Top of Data for this task

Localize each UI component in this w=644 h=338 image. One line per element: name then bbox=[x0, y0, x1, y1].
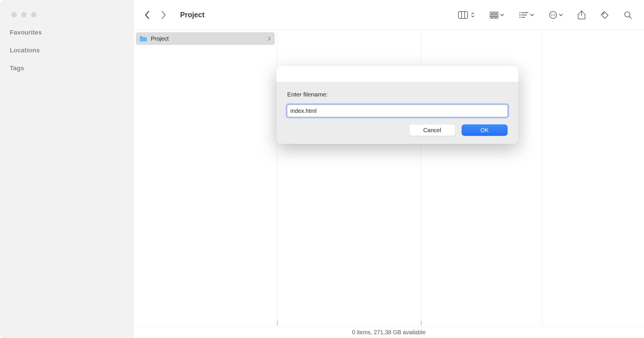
toolbar-actions bbox=[458, 10, 632, 20]
filename-dialog: Enter filename: Cancel OK bbox=[276, 66, 519, 144]
sidebar-section-favourites[interactable]: Favourites bbox=[9, 29, 125, 36]
svg-rect-6 bbox=[496, 13, 498, 15]
svg-point-19 bbox=[552, 14, 554, 16]
status-text: 0 items, 271,38 GB available bbox=[352, 329, 426, 336]
svg-point-18 bbox=[551, 14, 552, 16]
svg-rect-8 bbox=[490, 17, 492, 19]
minimize-window-button[interactable] bbox=[21, 12, 26, 17]
svg-rect-5 bbox=[493, 13, 495, 15]
column-1[interactable]: Project || bbox=[134, 30, 277, 326]
column-4[interactable] bbox=[542, 30, 644, 326]
svg-rect-0 bbox=[458, 12, 468, 18]
share-button[interactable] bbox=[578, 10, 585, 20]
finder-window: Favourites Locations Tags Project bbox=[0, 0, 644, 338]
svg-point-22 bbox=[603, 13, 604, 14]
file-item-label: Project bbox=[151, 35, 264, 42]
svg-rect-9 bbox=[493, 17, 495, 19]
svg-line-24 bbox=[629, 16, 631, 18]
main-pane: Project bbox=[134, 0, 644, 338]
dialog-prompt: Enter filename: bbox=[287, 91, 508, 98]
group-by-button[interactable] bbox=[490, 10, 504, 20]
maximize-window-button[interactable] bbox=[31, 12, 36, 17]
dialog-footer: Cancel OK bbox=[276, 124, 519, 144]
svg-point-20 bbox=[554, 14, 555, 16]
forward-button[interactable] bbox=[160, 10, 167, 20]
sidebar: Favourites Locations Tags bbox=[0, 0, 134, 338]
action-menu-button[interactable] bbox=[549, 10, 563, 20]
svg-point-13 bbox=[519, 14, 521, 16]
close-window-button[interactable] bbox=[12, 12, 17, 17]
svg-rect-4 bbox=[490, 13, 492, 15]
filename-input[interactable] bbox=[287, 105, 508, 117]
ok-button[interactable]: OK bbox=[462, 124, 508, 136]
window-controls bbox=[12, 12, 125, 17]
cancel-button[interactable]: Cancel bbox=[409, 124, 455, 136]
folder-icon bbox=[139, 35, 147, 43]
folder-item-project[interactable]: Project bbox=[136, 32, 275, 45]
sidebar-section-locations[interactable]: Locations bbox=[9, 47, 125, 54]
search-button[interactable] bbox=[624, 10, 632, 20]
nav-buttons bbox=[144, 10, 167, 20]
sidebar-section-tags[interactable]: Tags bbox=[9, 64, 125, 72]
svg-point-11 bbox=[519, 12, 521, 13]
svg-point-15 bbox=[519, 17, 521, 18]
toolbar: Project bbox=[134, 0, 644, 30]
tags-button[interactable] bbox=[600, 10, 609, 20]
view-columns-button[interactable] bbox=[458, 10, 475, 20]
dialog-body: Enter filename: bbox=[276, 82, 519, 124]
sort-button[interactable] bbox=[519, 10, 534, 20]
content-area: Favourites Locations Tags Project bbox=[0, 0, 644, 338]
back-button[interactable] bbox=[144, 10, 151, 20]
status-bar: 0 items, 271,38 GB available bbox=[134, 326, 644, 338]
chevron-right-icon bbox=[268, 36, 271, 41]
dialog-titlebar bbox=[276, 66, 519, 82]
window-title: Project bbox=[180, 11, 451, 19]
svg-rect-10 bbox=[496, 17, 498, 19]
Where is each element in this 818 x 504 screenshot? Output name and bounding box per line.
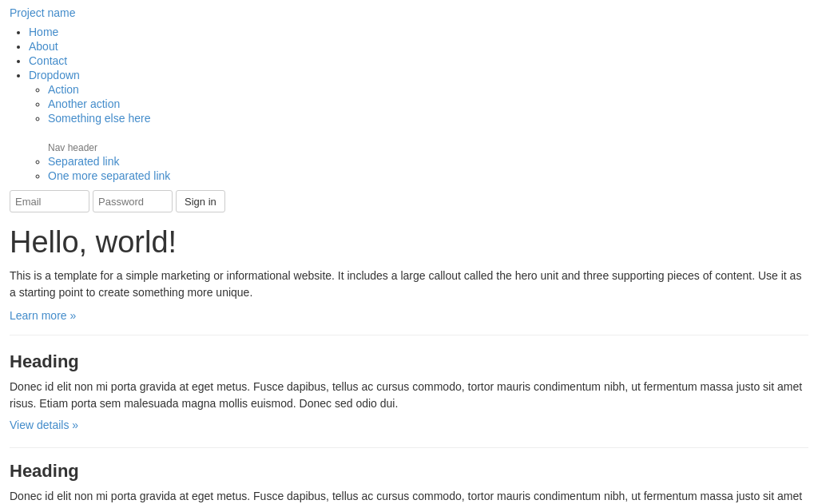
hero-description: This is a template for a simple marketin… <box>10 268 808 301</box>
main-nav: Home About Contact Dropdown Action Anoth… <box>10 26 808 182</box>
email-input[interactable] <box>10 190 89 212</box>
password-input[interactable] <box>93 190 173 212</box>
nav-link-about[interactable]: About <box>29 40 58 53</box>
nav-link-contact[interactable]: Contact <box>29 54 67 67</box>
section-body-0: Donec id elit non mi porta gravida at eg… <box>10 379 808 412</box>
dropdown-link-something-else[interactable]: Something else here <box>48 112 150 125</box>
signin-form: Sign in <box>10 190 808 212</box>
dropdown-link-action[interactable]: Action <box>48 83 79 96</box>
section-body-1: Donec id elit non mi porta gravida at eg… <box>10 488 808 504</box>
signin-button[interactable]: Sign in <box>176 190 225 212</box>
project-name-anchor[interactable]: Project name <box>10 6 75 19</box>
dropdown-divider <box>48 126 808 139</box>
hero-learn-more[interactable]: Learn more » <box>10 309 76 322</box>
nav-link-home[interactable]: Home <box>29 26 58 38</box>
dropdown-menu: Action Another action Something else her… <box>29 83 808 182</box>
dropdown-item-one-more-separated: One more separated link <box>48 169 808 182</box>
nav-link-dropdown[interactable]: Dropdown <box>29 69 80 81</box>
dropdown-link-another-action[interactable]: Another action <box>48 97 120 110</box>
content-section-1: HeadingDonec id elit non mi porta gravid… <box>10 461 808 504</box>
content-sections: HeadingDonec id elit non mi porta gravid… <box>10 351 808 504</box>
dropdown-link-separated[interactable]: Separated link <box>48 155 120 168</box>
content-section-0: HeadingDonec id elit non mi porta gravid… <box>10 351 808 431</box>
nav-list: Home About Contact Dropdown Action Anoth… <box>10 26 808 182</box>
dropdown-item-another-action: Another action <box>48 97 808 110</box>
nav-item-home: Home <box>29 26 808 38</box>
section-heading-1: Heading <box>10 461 808 482</box>
dropdown-link-one-more-separated[interactable]: One more separated link <box>48 169 170 182</box>
dropdown-nav-header: Nav header <box>48 140 97 156</box>
dropdown-item-separated-link: Separated link <box>48 155 808 168</box>
section-link-0[interactable]: View details » <box>10 419 78 431</box>
hero-section: Hello, world! This is a template for a s… <box>10 225 808 335</box>
nav-item-contact: Contact <box>29 54 808 67</box>
hero-heading: Hello, world! <box>10 225 808 260</box>
section-heading-0: Heading <box>10 351 808 372</box>
nav-item-dropdown: Dropdown Action Another action Something… <box>29 69 808 182</box>
project-name-link[interactable]: Project name <box>10 6 808 19</box>
dropdown-item-action: Action <box>48 83 808 96</box>
nav-item-about: About <box>29 40 808 53</box>
section-divider <box>10 447 808 448</box>
dropdown-header: Nav header <box>48 141 808 153</box>
dropdown-item-something-else: Something else here <box>48 112 808 125</box>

Bottom of Data for this task

Directions for this task:
Return every entry above exactly as written, with no pictures included.

Your response:
Localize each UI component in this w=644 h=338 image. One line per element: name then bbox=[x0, y0, x1, y1].
toolbar-actions bbox=[458, 10, 632, 20]
filename-dialog: Enter filename: Cancel OK bbox=[276, 66, 519, 144]
sidebar-section-favourites[interactable]: Favourites bbox=[9, 29, 125, 36]
svg-rect-6 bbox=[496, 13, 498, 15]
svg-point-19 bbox=[552, 14, 554, 16]
status-text: 0 items, 271,38 GB available bbox=[352, 329, 426, 336]
svg-point-18 bbox=[551, 14, 552, 16]
svg-rect-8 bbox=[490, 17, 492, 19]
minimize-window-button[interactable] bbox=[21, 12, 26, 17]
svg-rect-5 bbox=[493, 13, 495, 15]
column-1[interactable]: Project || bbox=[134, 30, 277, 326]
column-4[interactable] bbox=[542, 30, 644, 326]
svg-rect-0 bbox=[458, 12, 468, 18]
share-button[interactable] bbox=[578, 10, 585, 20]
finder-window: Favourites Locations Tags Project bbox=[0, 0, 644, 338]
svg-point-22 bbox=[603, 13, 604, 14]
file-item-label: Project bbox=[151, 35, 264, 42]
svg-rect-9 bbox=[493, 17, 495, 19]
svg-line-24 bbox=[629, 16, 631, 18]
main-pane: Project bbox=[134, 0, 644, 338]
dialog-prompt: Enter filename: bbox=[287, 91, 508, 98]
group-by-button[interactable] bbox=[490, 10, 504, 20]
maximize-window-button[interactable] bbox=[31, 12, 36, 17]
dialog-footer: Cancel OK bbox=[276, 124, 519, 144]
svg-point-20 bbox=[554, 14, 555, 16]
forward-button[interactable] bbox=[160, 10, 167, 20]
sidebar: Favourites Locations Tags bbox=[0, 0, 134, 338]
action-menu-button[interactable] bbox=[549, 10, 563, 20]
svg-point-13 bbox=[519, 14, 521, 16]
close-window-button[interactable] bbox=[12, 12, 17, 17]
svg-rect-4 bbox=[490, 13, 492, 15]
filename-input[interactable] bbox=[287, 105, 508, 117]
ok-button[interactable]: OK bbox=[462, 124, 508, 136]
window-controls bbox=[12, 12, 125, 17]
cancel-button[interactable]: Cancel bbox=[409, 124, 455, 136]
folder-icon bbox=[139, 35, 147, 43]
folder-item-project[interactable]: Project bbox=[136, 32, 275, 45]
sidebar-section-locations[interactable]: Locations bbox=[9, 47, 125, 54]
search-button[interactable] bbox=[624, 10, 632, 20]
nav-buttons bbox=[144, 10, 167, 20]
sidebar-section-tags[interactable]: Tags bbox=[9, 64, 125, 72]
svg-point-11 bbox=[519, 12, 521, 13]
svg-point-15 bbox=[519, 17, 521, 18]
toolbar: Project bbox=[134, 0, 644, 30]
tags-button[interactable] bbox=[600, 10, 609, 20]
view-columns-button[interactable] bbox=[458, 10, 475, 20]
dialog-body: Enter filename: bbox=[276, 82, 519, 124]
sort-button[interactable] bbox=[519, 10, 534, 20]
content-area: Favourites Locations Tags Project bbox=[0, 0, 644, 338]
back-button[interactable] bbox=[144, 10, 151, 20]
status-bar: 0 items, 271,38 GB available bbox=[134, 326, 644, 338]
chevron-right-icon bbox=[268, 36, 271, 41]
dialog-titlebar bbox=[276, 66, 519, 82]
window-title: Project bbox=[180, 11, 451, 19]
svg-rect-10 bbox=[496, 17, 498, 19]
Where is each element in this 818 x 504 screenshot? Output name and bounding box per line.
hero-description: This is a template for a simple marketin… <box>10 268 808 301</box>
main-nav: Home About Contact Dropdown Action Anoth… <box>10 26 808 182</box>
email-input[interactable] <box>10 190 89 212</box>
password-input[interactable] <box>93 190 173 212</box>
nav-link-about[interactable]: About <box>29 40 58 53</box>
nav-link-contact[interactable]: Contact <box>29 54 67 67</box>
section-body-0: Donec id elit non mi porta gravida at eg… <box>10 379 808 412</box>
dropdown-link-something-else[interactable]: Something else here <box>48 112 150 125</box>
signin-form: Sign in <box>10 190 808 212</box>
dropdown-link-action[interactable]: Action <box>48 83 79 96</box>
section-body-1: Donec id elit non mi porta gravida at eg… <box>10 488 808 504</box>
signin-button[interactable]: Sign in <box>176 190 225 212</box>
project-name-anchor[interactable]: Project name <box>10 6 75 19</box>
dropdown-divider <box>48 126 808 139</box>
hero-learn-more[interactable]: Learn more » <box>10 309 76 322</box>
nav-link-home[interactable]: Home <box>29 26 58 38</box>
dropdown-menu: Action Another action Something else her… <box>29 83 808 182</box>
dropdown-item-one-more-separated: One more separated link <box>48 169 808 182</box>
nav-link-dropdown[interactable]: Dropdown <box>29 69 80 81</box>
dropdown-link-another-action[interactable]: Another action <box>48 97 120 110</box>
content-section-1: HeadingDonec id elit non mi porta gravid… <box>10 461 808 504</box>
content-sections: HeadingDonec id elit non mi porta gravid… <box>10 351 808 504</box>
dropdown-link-separated[interactable]: Separated link <box>48 155 120 168</box>
content-section-0: HeadingDonec id elit non mi porta gravid… <box>10 351 808 431</box>
nav-list: Home About Contact Dropdown Action Anoth… <box>10 26 808 182</box>
dropdown-item-another-action: Another action <box>48 97 808 110</box>
nav-item-home: Home <box>29 26 808 38</box>
section-heading-1: Heading <box>10 461 808 482</box>
dropdown-link-one-more-separated[interactable]: One more separated link <box>48 169 170 182</box>
dropdown-nav-header: Nav header <box>48 140 97 156</box>
dropdown-item-separated-link: Separated link <box>48 155 808 168</box>
section-link-0[interactable]: View details » <box>10 419 78 431</box>
hero-section: Hello, world! This is a template for a s… <box>10 225 808 335</box>
nav-item-contact: Contact <box>29 54 808 67</box>
hero-heading: Hello, world! <box>10 225 808 260</box>
section-heading-0: Heading <box>10 351 808 372</box>
nav-item-dropdown: Dropdown Action Another action Something… <box>29 69 808 182</box>
project-name-link[interactable]: Project name <box>10 6 808 19</box>
dropdown-item-action: Action <box>48 83 808 96</box>
nav-item-about: About <box>29 40 808 53</box>
section-divider <box>10 447 808 448</box>
dropdown-header: Nav header <box>48 141 808 153</box>
dropdown-item-something-else: Something else here <box>48 112 808 125</box>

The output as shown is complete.